= Exercise goal =
Return every entry below word for word and leave out any picture.
---------- Record set ----------
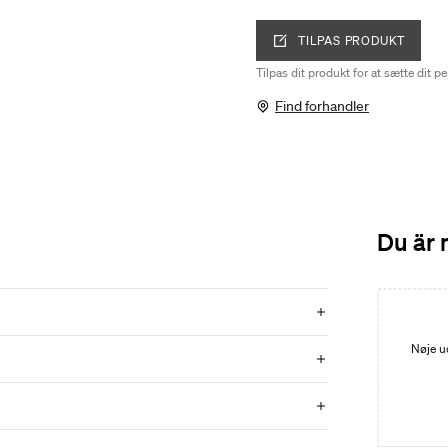
TILPAS PRODUKT
Tilpas dit produkt for at sætte dit p
Find forhandler
Du är 
Nøje u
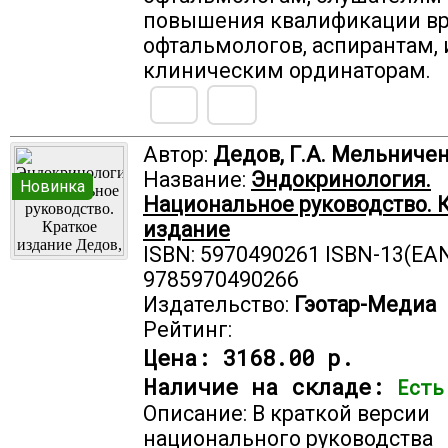
повышения квалификации вр
офтальмологов, аспирантам, 
клиническим ординаторам.
Автор:
Дедов, Г.А. Мельниче
Название:
Эндокринология.
Новинка
Национальное руководство. 
издание
ISBN: 5970490261 ISBN-13(EAN
9785970490266
Издательство:
Гэотар-Медиа
Рейтинг:
Цена:
3168.00 р.
Наличие на складе:
Есть
Описание: В краткой версии
национального руководства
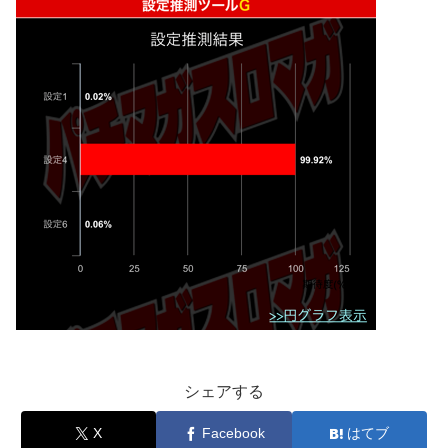
シェアする
X
Facebook
はてブ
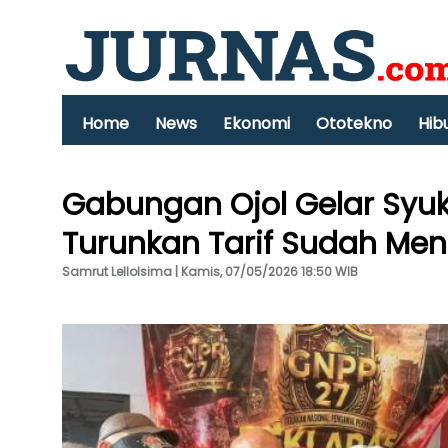
Home
News
Ekonomi
Ototekno
Hib
Gabungan Ojol Gelar Syuk
Turunkan Tarif Sudah Me
Samrut Lellolsima | Kamis, 07/05/2026 18:50 WIB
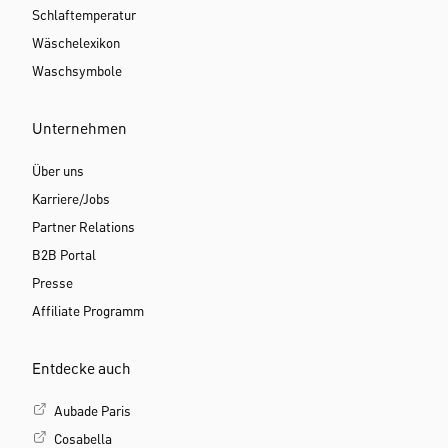
Schlaftemperatur
Wäschelexikon
Waschsymbole
Unternehmen
Über uns
Karriere/Jobs
Partner Relations
B2B Portal
Presse
Affiliate Programm
Entdecke auch
Aubade Paris
Cosabella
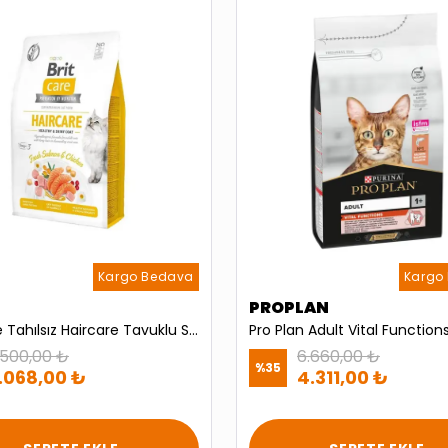
Kargo Bedava
Kargo
PROPLAN
Brit Care Tahılsız Haircare Tavuklu Somonlu Kedi Maması 2 Kg
.500,00 ₺
6.660,00 ₺
%
35
1.068,00 ₺
4.311,00 ₺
----------
= Solution for this problem =
TILPAS PRODUKT
Tilpas dit produkt for at sætte dit p
Find forhandler
Du är 
Nøje u
повышения квалификации вр
офтальмологов, аспирантам, 
клиническим ординаторам.
Автор:
Дедов, Г.А. Мельниче
Название:
Эндокринология.
Новинка
Национальное руководство. 
издание
ISBN: 5970490261 ISBN-13(EAN
9785970490266
Издательство:
Гэотар-Медиа
Рейтинг:
Цена:
3168.00 р.
Наличие на складе:
Есть
Описание: В краткой версии
национального руководства
シェアする
X
Facebook
はてブ
Home
News
Ekonomi
Ototekno
Hib
Gabungan Ojol Gelar Syuk
Turunkan Tarif Sudah Me
Samrut Lellolsima | Kamis, 07/05/2026 18:50 WIB
Schlaftemperatur
Wäschelexikon
Waschsymbole
Unternehmen
Über uns
Karriere/Jobs
Partner Relations
B2B Portal
Presse
Affiliate Programm
Entdecke auch
Aubade Paris
Cosabella
Kargo Bedava
Kargo
PROPLAN
Brit Care Tahılsız Haircare Tavuklu Somonlu Kedi Maması 2 Kg
.500,00 ₺
6.660,00 ₺
%
35
1.068,00 ₺
4.311,00 ₺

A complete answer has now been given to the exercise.